--- Material to process Enclosed Below ---
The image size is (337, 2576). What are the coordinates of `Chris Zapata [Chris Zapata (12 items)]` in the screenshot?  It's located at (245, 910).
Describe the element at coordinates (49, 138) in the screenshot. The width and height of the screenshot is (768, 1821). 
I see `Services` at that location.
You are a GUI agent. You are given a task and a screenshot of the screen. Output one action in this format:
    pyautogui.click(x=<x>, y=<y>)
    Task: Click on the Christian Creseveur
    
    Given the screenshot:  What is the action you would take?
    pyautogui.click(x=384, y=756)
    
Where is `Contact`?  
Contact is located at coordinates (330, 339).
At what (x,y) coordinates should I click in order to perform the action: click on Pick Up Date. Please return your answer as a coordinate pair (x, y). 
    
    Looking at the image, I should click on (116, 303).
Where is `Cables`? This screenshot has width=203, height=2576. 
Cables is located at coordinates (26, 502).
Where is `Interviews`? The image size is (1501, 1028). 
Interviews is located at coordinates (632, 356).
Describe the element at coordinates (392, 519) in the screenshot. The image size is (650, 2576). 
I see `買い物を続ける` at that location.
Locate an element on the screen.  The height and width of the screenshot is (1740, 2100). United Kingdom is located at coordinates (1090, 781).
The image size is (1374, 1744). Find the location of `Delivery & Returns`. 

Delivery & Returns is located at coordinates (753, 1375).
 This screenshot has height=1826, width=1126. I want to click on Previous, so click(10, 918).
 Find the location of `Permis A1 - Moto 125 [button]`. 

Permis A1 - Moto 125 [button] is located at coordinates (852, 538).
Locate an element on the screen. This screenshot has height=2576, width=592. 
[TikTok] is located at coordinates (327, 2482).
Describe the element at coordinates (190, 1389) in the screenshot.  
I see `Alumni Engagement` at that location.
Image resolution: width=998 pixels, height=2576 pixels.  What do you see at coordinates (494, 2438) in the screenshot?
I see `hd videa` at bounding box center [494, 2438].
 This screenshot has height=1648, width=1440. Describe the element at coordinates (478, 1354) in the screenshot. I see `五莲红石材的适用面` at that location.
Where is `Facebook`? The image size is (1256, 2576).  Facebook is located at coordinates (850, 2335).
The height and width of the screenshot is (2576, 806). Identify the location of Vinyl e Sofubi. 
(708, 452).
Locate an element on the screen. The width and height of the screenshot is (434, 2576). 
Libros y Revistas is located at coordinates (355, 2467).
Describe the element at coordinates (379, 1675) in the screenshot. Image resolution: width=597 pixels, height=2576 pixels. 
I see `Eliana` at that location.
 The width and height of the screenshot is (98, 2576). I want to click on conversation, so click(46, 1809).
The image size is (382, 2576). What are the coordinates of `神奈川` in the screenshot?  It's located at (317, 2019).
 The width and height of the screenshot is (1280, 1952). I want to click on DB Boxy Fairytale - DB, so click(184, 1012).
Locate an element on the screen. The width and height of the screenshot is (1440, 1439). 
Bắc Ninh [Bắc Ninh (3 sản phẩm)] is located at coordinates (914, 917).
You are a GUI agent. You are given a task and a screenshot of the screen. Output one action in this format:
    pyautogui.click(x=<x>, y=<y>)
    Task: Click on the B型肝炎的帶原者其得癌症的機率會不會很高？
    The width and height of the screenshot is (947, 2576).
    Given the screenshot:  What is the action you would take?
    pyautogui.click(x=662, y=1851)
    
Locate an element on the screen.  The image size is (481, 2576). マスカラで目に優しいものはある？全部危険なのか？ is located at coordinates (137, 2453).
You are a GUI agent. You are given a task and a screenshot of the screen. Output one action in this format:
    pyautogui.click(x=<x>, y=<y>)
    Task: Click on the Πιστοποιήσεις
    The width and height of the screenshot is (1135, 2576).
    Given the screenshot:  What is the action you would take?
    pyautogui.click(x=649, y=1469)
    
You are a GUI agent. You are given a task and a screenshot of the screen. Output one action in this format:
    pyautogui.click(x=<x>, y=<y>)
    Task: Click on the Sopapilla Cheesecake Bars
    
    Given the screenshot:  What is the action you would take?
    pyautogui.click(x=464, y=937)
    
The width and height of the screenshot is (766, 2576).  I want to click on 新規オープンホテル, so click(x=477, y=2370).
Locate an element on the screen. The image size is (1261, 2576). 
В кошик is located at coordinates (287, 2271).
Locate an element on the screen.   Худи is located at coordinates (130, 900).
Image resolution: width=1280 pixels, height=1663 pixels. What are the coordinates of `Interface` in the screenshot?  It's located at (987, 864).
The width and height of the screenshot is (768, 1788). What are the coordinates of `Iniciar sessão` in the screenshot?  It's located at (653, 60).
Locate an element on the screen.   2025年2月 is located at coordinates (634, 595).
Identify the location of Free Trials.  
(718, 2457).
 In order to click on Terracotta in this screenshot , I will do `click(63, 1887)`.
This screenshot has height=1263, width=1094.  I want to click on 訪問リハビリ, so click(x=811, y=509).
--- End of Enclosed Material to process ---
Directions for this task: Every entry shown above should be transcribed without alteration.

Problem solution:
The image size is (337, 2576). What are the coordinates of `Chris Zapata [Chris Zapata (12 items)]` in the screenshot?  It's located at (245, 910).
Describe the element at coordinates (49, 138) in the screenshot. The width and height of the screenshot is (768, 1821). 
I see `Services` at that location.
You are a GUI agent. You are given a task and a screenshot of the screen. Output one action in this format:
    pyautogui.click(x=<x>, y=<y>)
    Task: Click on the Christian Creseveur
    
    Given the screenshot:  What is the action you would take?
    pyautogui.click(x=384, y=756)
    
Where is `Contact`?  
Contact is located at coordinates (330, 339).
At what (x,y) coordinates should I click in order to perform the action: click on Pick Up Date. Please return your answer as a coordinate pair (x, y). 
    
    Looking at the image, I should click on (116, 303).
Where is `Cables`? This screenshot has width=203, height=2576. 
Cables is located at coordinates (26, 502).
Where is `Interviews`? The image size is (1501, 1028). 
Interviews is located at coordinates (632, 356).
Describe the element at coordinates (392, 519) in the screenshot. The image size is (650, 2576). 
I see `買い物を続ける` at that location.
Locate an element on the screen.  The height and width of the screenshot is (1740, 2100). United Kingdom is located at coordinates (1090, 781).
The image size is (1374, 1744). Find the location of `Delivery & Returns`. 

Delivery & Returns is located at coordinates (753, 1375).
 This screenshot has height=1826, width=1126. I want to click on Previous, so click(10, 918).
 Find the location of `Permis A1 - Moto 125 [button]`. 

Permis A1 - Moto 125 [button] is located at coordinates (852, 538).
Locate an element on the screen. This screenshot has height=2576, width=592. 
[TikTok] is located at coordinates (327, 2482).
Describe the element at coordinates (190, 1389) in the screenshot.  
I see `Alumni Engagement` at that location.
Image resolution: width=998 pixels, height=2576 pixels.  What do you see at coordinates (494, 2438) in the screenshot?
I see `hd videa` at bounding box center [494, 2438].
 This screenshot has height=1648, width=1440. Describe the element at coordinates (478, 1354) in the screenshot. I see `五莲红石材的适用面` at that location.
Where is `Facebook`? The image size is (1256, 2576).  Facebook is located at coordinates (850, 2335).
The height and width of the screenshot is (2576, 806). Identify the location of Vinyl e Sofubi. 
(708, 452).
Locate an element on the screen. The width and height of the screenshot is (434, 2576). 
Libros y Revistas is located at coordinates (355, 2467).
Describe the element at coordinates (379, 1675) in the screenshot. Image resolution: width=597 pixels, height=2576 pixels. 
I see `Eliana` at that location.
 The width and height of the screenshot is (98, 2576). I want to click on conversation, so click(46, 1809).
The image size is (382, 2576). What are the coordinates of `神奈川` in the screenshot?  It's located at (317, 2019).
 The width and height of the screenshot is (1280, 1952). I want to click on DB Boxy Fairytale - DB, so click(184, 1012).
Locate an element on the screen. The width and height of the screenshot is (1440, 1439). 
Bắc Ninh [Bắc Ninh (3 sản phẩm)] is located at coordinates (914, 917).
You are a GUI agent. You are given a task and a screenshot of the screen. Output one action in this format:
    pyautogui.click(x=<x>, y=<y>)
    Task: Click on the B型肝炎的帶原者其得癌症的機率會不會很高？
    The width and height of the screenshot is (947, 2576).
    Given the screenshot:  What is the action you would take?
    pyautogui.click(x=662, y=1851)
    
Locate an element on the screen.  The image size is (481, 2576). マスカラで目に優しいものはある？全部危険なのか？ is located at coordinates (137, 2453).
You are a GUI agent. You are given a task and a screenshot of the screen. Output one action in this format:
    pyautogui.click(x=<x>, y=<y>)
    Task: Click on the Πιστοποιήσεις
    The width and height of the screenshot is (1135, 2576).
    Given the screenshot:  What is the action you would take?
    pyautogui.click(x=649, y=1469)
    
You are a GUI agent. You are given a task and a screenshot of the screen. Output one action in this format:
    pyautogui.click(x=<x>, y=<y>)
    Task: Click on the Sopapilla Cheesecake Bars
    
    Given the screenshot:  What is the action you would take?
    pyautogui.click(x=464, y=937)
    
The width and height of the screenshot is (766, 2576).  I want to click on 新規オープンホテル, so click(x=477, y=2370).
Locate an element on the screen. The image size is (1261, 2576). 
В кошик is located at coordinates (287, 2271).
Locate an element on the screen.   Худи is located at coordinates (130, 900).
Image resolution: width=1280 pixels, height=1663 pixels. What are the coordinates of `Interface` in the screenshot?  It's located at (987, 864).
The width and height of the screenshot is (768, 1788). What are the coordinates of `Iniciar sessão` in the screenshot?  It's located at (653, 60).
Locate an element on the screen.   2025年2月 is located at coordinates (634, 595).
Identify the location of Free Trials.  
(718, 2457).
 In order to click on Terracotta in this screenshot , I will do `click(63, 1887)`.
This screenshot has height=1263, width=1094.  I want to click on 訪問リハビリ, so click(x=811, y=509).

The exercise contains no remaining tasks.